**Your goal**
Return the whole listing, line for line, without the pictures in it.

**Exercise material**
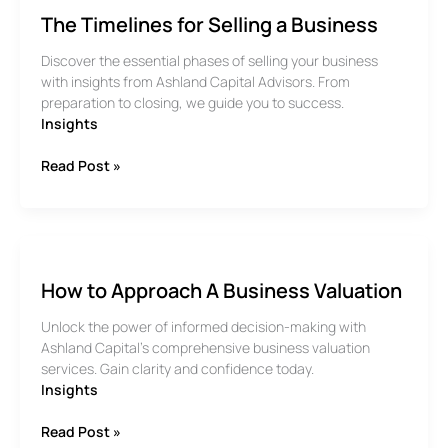
The Timelines for Selling a Business
Discover the essential phases of selling your business
with insights from Ashland Capital Advisors. From
preparation to closing, we guide you to success.
Insights
The
Read Post »
Timelines
for
Selling
a
Business
How to Approach A Business Valuation
Unlock the power of informed decision-making with
Ashland Capital’s comprehensive business valuation
services. Gain clarity and confidence today.
Insights
How
Read Post »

**Solution to this task**
The Timelines for Selling a Business
Discover the essential phases of selling your business
with insights from Ashland Capital Advisors. From
preparation to closing, we guide you to success.
Insights
The
Read Post »
Timelines
for
Selling
a
Business
How to Approach A Business Valuation
Unlock the power of informed decision-making with
Ashland Capital’s comprehensive business valuation
services. Gain clarity and confidence today.
Insights
How
Read Post »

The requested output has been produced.